• PROBLEM DESCRIPTION:
The first line of the entries is where the copy starts and the line with "прямых солнечных лучей, снижает риск" is where it ends; set down each line exactly, both ends included, and drop pictures.

• GIVEN RECORDS:
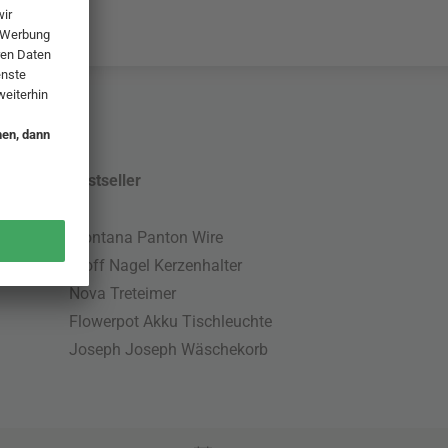
Bestseller
Montana Panton Wire
Stoff Nagel Kerzenhalter
Nova Treteimer
Flowerpot Akku Tischleuchte
Joseph Joseph Wäschekorb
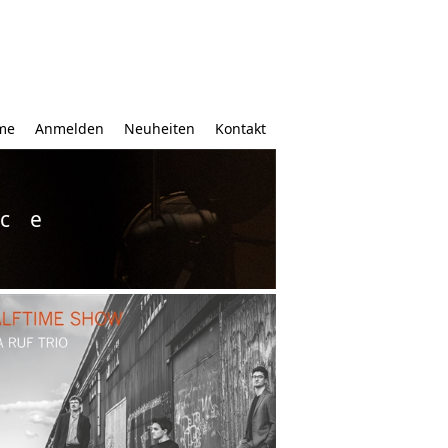
me
Anmelden
Neuheiten
Kontakt
ice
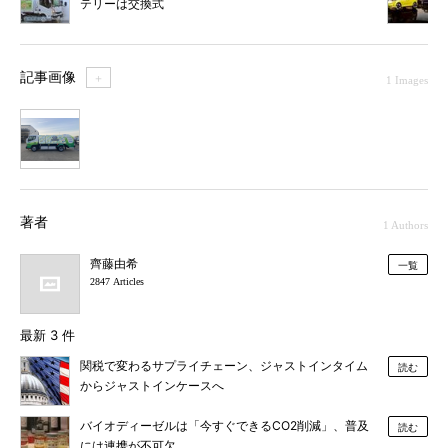
テリーは交換式
記事画像
＋
1 Images
1
著者
1 Authors
齊藤由希
一覧
2847 Articles
最新 3 件
関税で変わるサプライチェーン、ジャストインタイム
読む
からジャストインケースへ
バイオディーゼルは「今すぐできるCO2削減」、普及
読む
には連携が不可欠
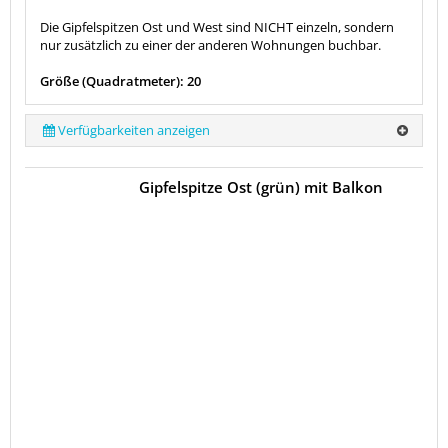
Die Gipfelspitzen Ost und West sind NICHT einzeln, sondern
nur zusätzlich zu einer der anderen Wohnungen buchbar.
Größe (Quadratmeter): 20
Verfügbarkeiten anzeigen
Gipfelspitze Ost (grün) mit Balkon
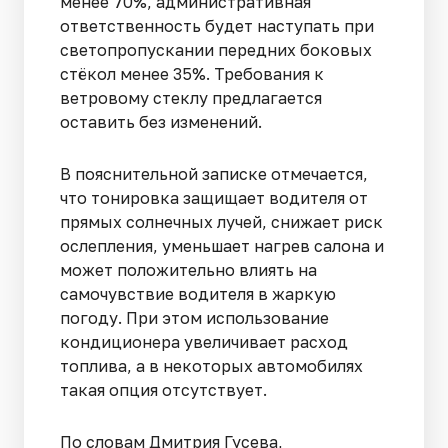
менее 70%, административная
ответственность будет наступать при
светопропускании передних боковых
стёкол менее 35%. Требования к
ветровому стеклу предлагается
оставить без изменений.
В пояснительной записке отмечается,
что тонировка защищает водителя от
прямых солнечных лучей, снижает риск
ослепления, уменьшает нагрев салона и
может положительно влиять на
самочувствие водителя в жаркую
погоду. При этом использование
кондиционера увеличивает расход
топлива, а в некоторых автомобилях
такая опция отсутствует.
По словам Дмитрия Гусева,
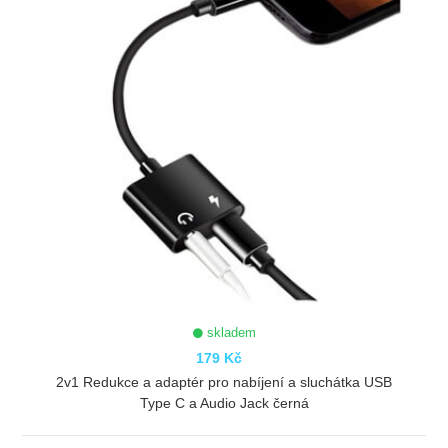
skladem
179 Kč
2v1 Redukce a adaptér pro nabíjení a sluchátka USB
Type C a Audio Jack černá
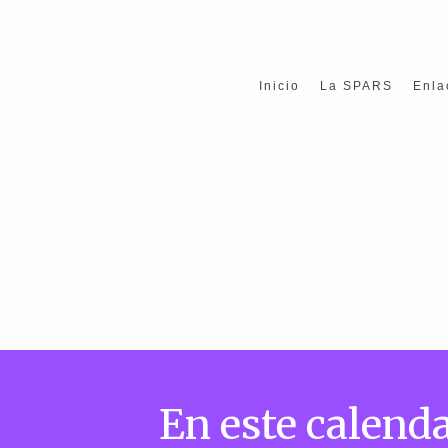
Inicio
La SPARS
Enla
En este calenda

• RESULT FOR THIS EXERCISE:
Bestseller
Montana Panton Wire
Stoff Nagel Kerzenhalter
Nova Treteimer
Flowerpot Akku Tischleuchte
Joseph Joseph Wäschekorb
me
Anmelden
Neuheiten
Kontakt
ice
テリーは交換式
記事画像
＋
1 Images
1
著者
1 Authors
齊藤由希
一覧
2847 Articles
最新 3 件
関税で変わるサプライチェーン、ジャストインタイム
読む
からジャストインケースへ
バイオディーゼルは「今すぐできるCO2削減」、普及
読む
には連携が不可欠
Die Gipfelspitzen Ost und West sind NICHT einzeln, sondern
nur zusätzlich zu einer der anderen Wohnungen buchbar.
Größe (Quadratmeter): 20
Verfügbarkeiten anzeigen
Gipfelspitze Ost (grün) mit Balkon
менее 70%, административная
ответственность будет наступать при
светопропускании передних боковых
стёкол менее 35%. Требования к
ветровому стеклу предлагается
оставить без изменений.
В пояснительной записке отмечается,
что тонировка защищает водителя от
прямых солнечных лучей, снижает риск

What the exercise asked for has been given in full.